= Task to complete =
For this exercise, return exactly the lines of the material below that begin at the one with "אלקטרומגנטי" and stop after the one with "گاسی وب با ارائه".

= Task inputs =
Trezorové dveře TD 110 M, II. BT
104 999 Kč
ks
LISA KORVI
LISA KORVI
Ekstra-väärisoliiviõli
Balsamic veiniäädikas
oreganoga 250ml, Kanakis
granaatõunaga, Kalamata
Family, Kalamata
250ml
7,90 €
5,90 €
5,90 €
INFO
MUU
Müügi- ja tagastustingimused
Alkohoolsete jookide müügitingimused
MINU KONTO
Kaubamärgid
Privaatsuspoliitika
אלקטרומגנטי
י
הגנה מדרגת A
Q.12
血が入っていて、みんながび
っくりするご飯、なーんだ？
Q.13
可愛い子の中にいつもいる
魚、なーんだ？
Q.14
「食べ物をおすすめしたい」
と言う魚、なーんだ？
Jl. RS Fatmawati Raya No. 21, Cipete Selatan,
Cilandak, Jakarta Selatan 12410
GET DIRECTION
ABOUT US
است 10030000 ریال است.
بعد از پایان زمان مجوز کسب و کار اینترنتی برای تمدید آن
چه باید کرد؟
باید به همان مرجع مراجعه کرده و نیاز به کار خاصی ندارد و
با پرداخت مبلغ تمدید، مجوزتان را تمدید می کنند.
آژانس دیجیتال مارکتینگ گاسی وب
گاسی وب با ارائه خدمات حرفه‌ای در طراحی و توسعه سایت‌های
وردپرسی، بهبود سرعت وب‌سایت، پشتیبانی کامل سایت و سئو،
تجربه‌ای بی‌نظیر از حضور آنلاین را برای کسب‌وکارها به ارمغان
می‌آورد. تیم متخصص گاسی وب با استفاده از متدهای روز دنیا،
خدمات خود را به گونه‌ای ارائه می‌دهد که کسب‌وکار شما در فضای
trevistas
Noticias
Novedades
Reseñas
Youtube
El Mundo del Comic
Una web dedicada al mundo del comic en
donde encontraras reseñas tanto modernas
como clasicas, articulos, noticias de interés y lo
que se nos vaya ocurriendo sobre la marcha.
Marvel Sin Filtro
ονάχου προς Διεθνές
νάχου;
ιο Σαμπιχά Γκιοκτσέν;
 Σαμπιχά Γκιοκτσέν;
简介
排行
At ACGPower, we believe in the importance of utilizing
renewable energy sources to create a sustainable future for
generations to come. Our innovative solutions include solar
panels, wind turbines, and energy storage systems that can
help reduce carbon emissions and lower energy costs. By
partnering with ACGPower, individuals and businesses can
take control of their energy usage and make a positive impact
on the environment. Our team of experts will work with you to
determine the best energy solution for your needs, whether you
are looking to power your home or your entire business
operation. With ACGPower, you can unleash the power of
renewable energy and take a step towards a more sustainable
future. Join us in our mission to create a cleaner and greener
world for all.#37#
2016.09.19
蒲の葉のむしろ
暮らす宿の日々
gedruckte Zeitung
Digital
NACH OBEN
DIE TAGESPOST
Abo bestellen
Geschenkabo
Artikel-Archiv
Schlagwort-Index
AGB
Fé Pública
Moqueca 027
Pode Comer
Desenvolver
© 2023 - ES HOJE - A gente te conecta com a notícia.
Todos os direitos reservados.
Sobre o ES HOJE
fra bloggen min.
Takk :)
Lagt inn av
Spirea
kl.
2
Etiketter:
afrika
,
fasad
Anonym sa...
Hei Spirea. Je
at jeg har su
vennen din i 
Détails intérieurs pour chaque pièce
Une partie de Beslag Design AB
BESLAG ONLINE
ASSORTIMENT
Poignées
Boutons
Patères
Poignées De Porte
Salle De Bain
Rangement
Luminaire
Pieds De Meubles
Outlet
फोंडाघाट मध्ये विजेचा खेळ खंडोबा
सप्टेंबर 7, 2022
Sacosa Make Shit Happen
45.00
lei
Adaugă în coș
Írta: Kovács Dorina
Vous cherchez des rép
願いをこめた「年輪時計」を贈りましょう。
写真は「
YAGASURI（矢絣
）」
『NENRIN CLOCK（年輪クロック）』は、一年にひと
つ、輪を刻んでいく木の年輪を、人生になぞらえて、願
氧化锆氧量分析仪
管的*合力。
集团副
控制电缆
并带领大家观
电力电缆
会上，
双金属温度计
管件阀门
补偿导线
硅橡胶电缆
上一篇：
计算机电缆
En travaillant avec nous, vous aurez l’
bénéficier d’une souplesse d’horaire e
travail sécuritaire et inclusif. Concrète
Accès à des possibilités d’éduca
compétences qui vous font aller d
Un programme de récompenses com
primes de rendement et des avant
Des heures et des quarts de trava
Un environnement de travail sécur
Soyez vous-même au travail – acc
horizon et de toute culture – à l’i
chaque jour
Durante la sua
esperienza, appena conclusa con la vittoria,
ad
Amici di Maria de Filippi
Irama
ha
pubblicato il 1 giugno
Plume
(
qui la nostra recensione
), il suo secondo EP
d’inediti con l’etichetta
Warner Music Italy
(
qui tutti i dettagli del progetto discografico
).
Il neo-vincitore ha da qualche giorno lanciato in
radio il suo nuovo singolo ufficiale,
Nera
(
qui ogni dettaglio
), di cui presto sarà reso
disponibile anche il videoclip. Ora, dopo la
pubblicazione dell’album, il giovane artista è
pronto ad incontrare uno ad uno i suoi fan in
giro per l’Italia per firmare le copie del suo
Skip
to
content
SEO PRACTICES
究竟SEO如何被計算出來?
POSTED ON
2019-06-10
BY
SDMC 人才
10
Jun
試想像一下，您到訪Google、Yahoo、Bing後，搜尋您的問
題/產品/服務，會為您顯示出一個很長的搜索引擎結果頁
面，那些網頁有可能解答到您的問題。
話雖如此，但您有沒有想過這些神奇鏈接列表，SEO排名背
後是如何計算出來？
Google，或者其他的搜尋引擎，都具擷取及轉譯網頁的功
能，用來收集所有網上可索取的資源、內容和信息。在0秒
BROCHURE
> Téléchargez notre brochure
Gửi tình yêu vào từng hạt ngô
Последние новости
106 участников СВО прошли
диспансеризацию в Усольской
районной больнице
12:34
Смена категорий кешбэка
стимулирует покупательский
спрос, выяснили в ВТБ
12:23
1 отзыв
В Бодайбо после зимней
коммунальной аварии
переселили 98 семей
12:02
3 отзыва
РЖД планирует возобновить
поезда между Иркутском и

= The completed task =
אלקטרומגנטי
י
הגנה מדרגת A
Q.12
血が入っていて、みんながび
っくりするご飯、なーんだ？
Q.13
可愛い子の中にいつもいる
魚、なーんだ？
Q.14
「食べ物をおすすめしたい」
と言う魚、なーんだ？
Jl. RS Fatmawati Raya No. 21, Cipete Selatan,
Cilandak, Jakarta Selatan 12410
GET DIRECTION
ABOUT US
است 10030000 ریال است.
بعد از پایان زمان مجوز کسب و کار اینترنتی برای تمدید آن
چه باید کرد؟
باید به همان مرجع مراجعه کرده و نیاز به کار خاصی ندارد و
با پرداخت مبلغ تمدید، مجوزتان را تمدید می کنند.
آژانس دیجیتال مارکتینگ گاسی وب
گاسی وب با ارائه خدمات حرفه‌ای در طراحی و توسعه سایت‌های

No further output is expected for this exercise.